Now, you can use a utility like hey to generate load, and test the auto scaling configuration:
./hey_linux_amd64 -z 20m <WordPress URL>
With automatic scaling in place, ECS will automatically add or remove tasks based on the CPU usage. An analysis of your site’s traffic pattern will help you discern the minimum number of tasks your site needs for baseline performance, and ECS will respond to traffic spikes by adding tasks. It will also remove (scale-in) tasks when they are no longer needed, which will help you reduce infrastructure expenditure.
Fargate Spot
Speaking of infrastructure costs, applications like WordPress are ideal candidates for Fargate Spot.
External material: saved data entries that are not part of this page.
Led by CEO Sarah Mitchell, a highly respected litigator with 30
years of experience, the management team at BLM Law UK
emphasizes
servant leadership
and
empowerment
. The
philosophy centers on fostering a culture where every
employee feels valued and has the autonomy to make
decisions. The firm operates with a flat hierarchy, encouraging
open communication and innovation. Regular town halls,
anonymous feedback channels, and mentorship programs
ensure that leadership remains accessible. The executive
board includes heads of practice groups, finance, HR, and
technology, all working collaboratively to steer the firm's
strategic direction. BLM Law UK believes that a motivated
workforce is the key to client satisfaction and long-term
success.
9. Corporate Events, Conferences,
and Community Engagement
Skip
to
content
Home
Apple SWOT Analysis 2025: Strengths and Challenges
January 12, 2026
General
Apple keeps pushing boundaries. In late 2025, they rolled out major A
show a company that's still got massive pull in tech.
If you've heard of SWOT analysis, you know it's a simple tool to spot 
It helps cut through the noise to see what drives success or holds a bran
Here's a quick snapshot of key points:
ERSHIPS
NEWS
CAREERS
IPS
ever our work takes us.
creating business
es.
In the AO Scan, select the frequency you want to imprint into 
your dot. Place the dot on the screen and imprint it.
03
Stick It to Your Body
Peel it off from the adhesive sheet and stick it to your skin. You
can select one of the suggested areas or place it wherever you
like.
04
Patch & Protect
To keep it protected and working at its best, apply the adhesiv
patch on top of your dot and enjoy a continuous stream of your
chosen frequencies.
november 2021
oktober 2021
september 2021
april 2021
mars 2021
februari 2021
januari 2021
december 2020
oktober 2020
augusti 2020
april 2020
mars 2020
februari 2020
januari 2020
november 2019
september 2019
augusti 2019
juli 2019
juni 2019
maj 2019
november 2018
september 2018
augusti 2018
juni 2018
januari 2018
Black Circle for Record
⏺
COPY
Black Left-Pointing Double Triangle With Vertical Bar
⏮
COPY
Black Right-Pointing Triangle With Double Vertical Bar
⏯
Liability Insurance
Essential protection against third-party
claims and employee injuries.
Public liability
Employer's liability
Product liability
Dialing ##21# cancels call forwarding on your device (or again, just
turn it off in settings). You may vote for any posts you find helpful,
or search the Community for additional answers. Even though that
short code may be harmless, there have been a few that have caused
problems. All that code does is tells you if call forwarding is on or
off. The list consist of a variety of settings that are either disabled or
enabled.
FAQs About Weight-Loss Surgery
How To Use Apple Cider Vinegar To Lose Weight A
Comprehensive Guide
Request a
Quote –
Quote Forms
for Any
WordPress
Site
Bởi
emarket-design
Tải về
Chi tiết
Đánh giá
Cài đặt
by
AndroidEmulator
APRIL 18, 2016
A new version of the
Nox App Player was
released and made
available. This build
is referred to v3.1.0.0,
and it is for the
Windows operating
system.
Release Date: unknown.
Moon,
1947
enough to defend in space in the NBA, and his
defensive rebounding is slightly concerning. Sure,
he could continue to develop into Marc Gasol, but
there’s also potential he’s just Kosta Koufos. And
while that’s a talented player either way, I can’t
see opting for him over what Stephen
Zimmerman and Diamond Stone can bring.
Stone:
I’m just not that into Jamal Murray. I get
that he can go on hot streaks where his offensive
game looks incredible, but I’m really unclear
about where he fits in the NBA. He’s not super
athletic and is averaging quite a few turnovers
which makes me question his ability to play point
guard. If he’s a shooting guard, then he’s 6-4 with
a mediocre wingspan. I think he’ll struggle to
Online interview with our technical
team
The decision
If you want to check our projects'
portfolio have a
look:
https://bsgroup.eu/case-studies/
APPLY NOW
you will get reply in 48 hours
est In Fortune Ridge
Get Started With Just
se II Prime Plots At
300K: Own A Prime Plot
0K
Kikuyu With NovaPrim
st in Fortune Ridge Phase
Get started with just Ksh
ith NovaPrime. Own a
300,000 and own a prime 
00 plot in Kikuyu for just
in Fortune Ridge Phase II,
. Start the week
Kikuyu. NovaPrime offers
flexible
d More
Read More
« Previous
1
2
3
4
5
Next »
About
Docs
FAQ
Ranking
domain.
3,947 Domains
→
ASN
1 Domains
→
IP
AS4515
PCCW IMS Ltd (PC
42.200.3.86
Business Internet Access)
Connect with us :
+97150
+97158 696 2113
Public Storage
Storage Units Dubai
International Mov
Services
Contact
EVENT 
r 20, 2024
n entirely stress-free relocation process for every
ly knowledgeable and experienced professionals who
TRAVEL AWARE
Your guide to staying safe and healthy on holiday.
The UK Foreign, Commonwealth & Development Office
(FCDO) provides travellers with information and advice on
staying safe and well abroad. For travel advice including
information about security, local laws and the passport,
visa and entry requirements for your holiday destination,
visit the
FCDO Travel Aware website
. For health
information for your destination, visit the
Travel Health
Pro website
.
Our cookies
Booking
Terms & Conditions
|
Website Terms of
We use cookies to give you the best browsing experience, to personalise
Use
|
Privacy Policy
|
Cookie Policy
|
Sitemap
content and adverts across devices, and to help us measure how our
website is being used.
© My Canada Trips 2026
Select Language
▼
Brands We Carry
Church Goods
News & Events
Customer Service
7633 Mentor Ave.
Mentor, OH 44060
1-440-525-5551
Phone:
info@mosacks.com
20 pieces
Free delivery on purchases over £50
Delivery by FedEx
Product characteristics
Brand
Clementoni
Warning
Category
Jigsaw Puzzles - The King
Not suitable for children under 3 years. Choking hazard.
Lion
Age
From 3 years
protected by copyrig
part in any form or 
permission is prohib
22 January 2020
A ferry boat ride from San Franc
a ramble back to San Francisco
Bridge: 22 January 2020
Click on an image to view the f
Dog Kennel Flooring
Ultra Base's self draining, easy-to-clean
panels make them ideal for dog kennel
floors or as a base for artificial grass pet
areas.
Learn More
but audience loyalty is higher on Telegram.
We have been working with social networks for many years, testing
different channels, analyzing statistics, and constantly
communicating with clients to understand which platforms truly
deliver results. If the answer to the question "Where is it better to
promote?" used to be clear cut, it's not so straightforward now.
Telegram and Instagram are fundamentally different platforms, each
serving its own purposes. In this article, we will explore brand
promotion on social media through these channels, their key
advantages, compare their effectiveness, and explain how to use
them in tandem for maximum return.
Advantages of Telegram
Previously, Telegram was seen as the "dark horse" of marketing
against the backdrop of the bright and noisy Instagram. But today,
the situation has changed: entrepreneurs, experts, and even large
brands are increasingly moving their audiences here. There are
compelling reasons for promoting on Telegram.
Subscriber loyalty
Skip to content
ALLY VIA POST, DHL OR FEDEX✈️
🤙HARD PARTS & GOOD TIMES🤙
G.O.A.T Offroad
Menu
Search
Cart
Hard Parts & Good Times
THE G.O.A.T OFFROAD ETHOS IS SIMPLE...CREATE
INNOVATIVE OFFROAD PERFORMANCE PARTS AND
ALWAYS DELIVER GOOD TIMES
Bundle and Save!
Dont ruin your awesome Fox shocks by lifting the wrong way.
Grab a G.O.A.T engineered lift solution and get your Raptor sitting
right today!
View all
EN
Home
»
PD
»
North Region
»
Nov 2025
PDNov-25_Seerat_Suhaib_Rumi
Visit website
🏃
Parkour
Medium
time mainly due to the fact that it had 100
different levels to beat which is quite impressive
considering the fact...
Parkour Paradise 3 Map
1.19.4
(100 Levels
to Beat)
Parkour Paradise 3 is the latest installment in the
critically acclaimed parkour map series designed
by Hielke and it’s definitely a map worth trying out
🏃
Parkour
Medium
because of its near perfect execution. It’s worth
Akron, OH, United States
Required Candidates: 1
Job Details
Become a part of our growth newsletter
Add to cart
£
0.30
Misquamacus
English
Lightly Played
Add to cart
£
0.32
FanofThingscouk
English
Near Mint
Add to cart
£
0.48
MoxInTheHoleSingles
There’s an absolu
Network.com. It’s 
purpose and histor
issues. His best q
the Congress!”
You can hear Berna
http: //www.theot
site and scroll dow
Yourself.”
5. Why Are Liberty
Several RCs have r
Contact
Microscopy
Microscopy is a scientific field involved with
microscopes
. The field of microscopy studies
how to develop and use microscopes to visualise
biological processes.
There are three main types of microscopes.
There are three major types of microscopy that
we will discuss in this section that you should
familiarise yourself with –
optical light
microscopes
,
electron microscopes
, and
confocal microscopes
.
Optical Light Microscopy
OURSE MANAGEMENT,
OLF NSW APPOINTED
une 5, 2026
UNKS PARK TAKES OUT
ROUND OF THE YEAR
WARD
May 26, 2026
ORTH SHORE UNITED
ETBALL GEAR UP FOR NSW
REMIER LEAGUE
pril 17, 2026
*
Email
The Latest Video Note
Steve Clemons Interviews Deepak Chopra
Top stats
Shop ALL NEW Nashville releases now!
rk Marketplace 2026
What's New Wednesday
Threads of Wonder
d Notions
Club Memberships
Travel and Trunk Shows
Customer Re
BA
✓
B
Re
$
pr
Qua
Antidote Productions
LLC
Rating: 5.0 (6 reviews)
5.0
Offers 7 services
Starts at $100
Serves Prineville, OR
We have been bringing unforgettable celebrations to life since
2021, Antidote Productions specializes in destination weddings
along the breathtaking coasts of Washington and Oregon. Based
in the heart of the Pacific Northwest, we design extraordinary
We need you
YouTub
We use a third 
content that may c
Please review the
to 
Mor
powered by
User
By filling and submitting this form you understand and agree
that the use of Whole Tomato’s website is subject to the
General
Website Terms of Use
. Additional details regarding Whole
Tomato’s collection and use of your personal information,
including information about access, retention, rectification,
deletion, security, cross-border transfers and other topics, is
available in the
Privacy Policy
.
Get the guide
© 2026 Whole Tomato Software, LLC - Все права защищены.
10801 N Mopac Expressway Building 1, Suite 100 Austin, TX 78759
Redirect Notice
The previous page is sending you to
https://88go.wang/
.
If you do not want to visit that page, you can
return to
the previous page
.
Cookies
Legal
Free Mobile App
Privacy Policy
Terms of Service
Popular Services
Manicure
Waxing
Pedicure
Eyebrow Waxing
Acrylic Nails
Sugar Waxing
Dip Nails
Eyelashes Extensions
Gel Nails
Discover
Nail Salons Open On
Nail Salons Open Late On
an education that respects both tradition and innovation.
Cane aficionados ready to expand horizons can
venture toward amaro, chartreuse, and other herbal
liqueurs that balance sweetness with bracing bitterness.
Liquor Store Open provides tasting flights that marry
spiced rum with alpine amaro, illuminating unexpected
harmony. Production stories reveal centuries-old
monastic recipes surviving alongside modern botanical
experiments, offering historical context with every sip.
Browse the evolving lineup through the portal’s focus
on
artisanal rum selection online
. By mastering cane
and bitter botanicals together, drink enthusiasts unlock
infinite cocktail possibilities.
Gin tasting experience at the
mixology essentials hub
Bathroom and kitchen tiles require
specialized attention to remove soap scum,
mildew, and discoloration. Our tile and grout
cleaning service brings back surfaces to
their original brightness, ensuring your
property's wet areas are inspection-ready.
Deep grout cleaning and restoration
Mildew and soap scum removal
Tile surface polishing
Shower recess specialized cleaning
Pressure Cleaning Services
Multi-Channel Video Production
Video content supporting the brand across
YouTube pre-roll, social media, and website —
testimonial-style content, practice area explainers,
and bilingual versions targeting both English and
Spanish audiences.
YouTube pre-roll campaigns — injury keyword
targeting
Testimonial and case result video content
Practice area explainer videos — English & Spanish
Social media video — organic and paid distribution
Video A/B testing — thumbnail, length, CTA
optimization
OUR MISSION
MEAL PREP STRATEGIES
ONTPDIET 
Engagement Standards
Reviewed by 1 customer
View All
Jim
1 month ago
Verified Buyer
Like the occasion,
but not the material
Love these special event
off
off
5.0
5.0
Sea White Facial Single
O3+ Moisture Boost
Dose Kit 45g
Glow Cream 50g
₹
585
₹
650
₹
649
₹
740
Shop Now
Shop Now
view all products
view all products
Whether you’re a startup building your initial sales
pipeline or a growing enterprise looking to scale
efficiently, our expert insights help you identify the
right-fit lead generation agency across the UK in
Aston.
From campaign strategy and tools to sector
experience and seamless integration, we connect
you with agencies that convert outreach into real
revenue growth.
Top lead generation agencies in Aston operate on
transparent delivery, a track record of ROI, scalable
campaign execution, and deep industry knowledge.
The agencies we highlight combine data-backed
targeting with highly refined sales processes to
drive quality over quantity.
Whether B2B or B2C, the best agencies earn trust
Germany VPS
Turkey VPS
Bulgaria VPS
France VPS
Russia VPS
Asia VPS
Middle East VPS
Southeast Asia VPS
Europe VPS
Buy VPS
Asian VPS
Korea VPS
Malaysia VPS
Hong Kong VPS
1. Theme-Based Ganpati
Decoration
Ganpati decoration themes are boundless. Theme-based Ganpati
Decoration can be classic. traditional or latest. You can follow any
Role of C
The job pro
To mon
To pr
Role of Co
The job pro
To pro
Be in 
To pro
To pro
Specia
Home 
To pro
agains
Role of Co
WordPress running in an ECS cluster can tolerate Spot interruptions without causing a service disruption. This is because the ECS service maintains the task replica count. Should a task get terminated by Spot, ECS will create a replacement task. You can use an ECS capacity provider to mix Spot with On-Demand capacity to ensure your application is not offline if Spot capacity is temporarily unavailable. For more information about Fargate Spot, please read this post.
And since we’re on the topic, I’d like to remind that you can further reduce your spend on Fargate and EC2 by getting a Compute Savings plan.
Cleanup
Use the following commands to delete resources created during this post:
aws application-autoscaling delete-scaling-policy --policy-name cpu75-target-tracking-scaling-policy --service-namespace ecs --resource-id service/${WOF_ECS_CLUSTER_NAME}/wof-efs-rw-service --scalable-dimension ecs:service:DesiredCount --region $WOF_AWS_REGION
aws application-autoscaling deregister-scalable-target --service-namespace ecs --resource-id service/${WOF_ECS_CLUSTER_NAME}/wof-efs-rw-service --scalable-dimension ecs:service:DesiredCount --region $WOF_AWS_REGION
aws ecs delete-service --service wof-efs-rw-service --cluster $WOF_ECS_CLUSTER_NAME --region $WOF_AWS_REGION --force
aws ec2 revoke-security-group-ingress --group-id $WOF_SVC_SG_ID --region $WOF_AWS_REGION --protocol tcp --port 8080 --source-group $WOF_ALB_SG_ID
aws ec2 delete-security-group --group-id $WOF_SVC_SG_ID --region $WOF_AWS_REGION
aws ecs delete-cluster --cluster $WOF_ECS_CLUSTER_NAME --region $WOF_AWS_REGION
aws cloudformation delete-stack --stack-name $WOF_CFN_STACK_NAME --region $WOF_AWS_REGION
Conclusion
Thanks to the technological advances, building and operating scalable websites is not as jarring experience as it was two decades ago for me. Anyone can create and publish content using Content Management Systems like WordPress. This post showed how Amazon ECS on AWS Fargate helps you operate a scalable WordPress installation without taking on server management responsibilities. Amazon ECS integrates with Amazon EFS to provide a performant layer that allows your websites to scale automatically, saving you money during quiet hours, and ensuring consistent performance during peaks.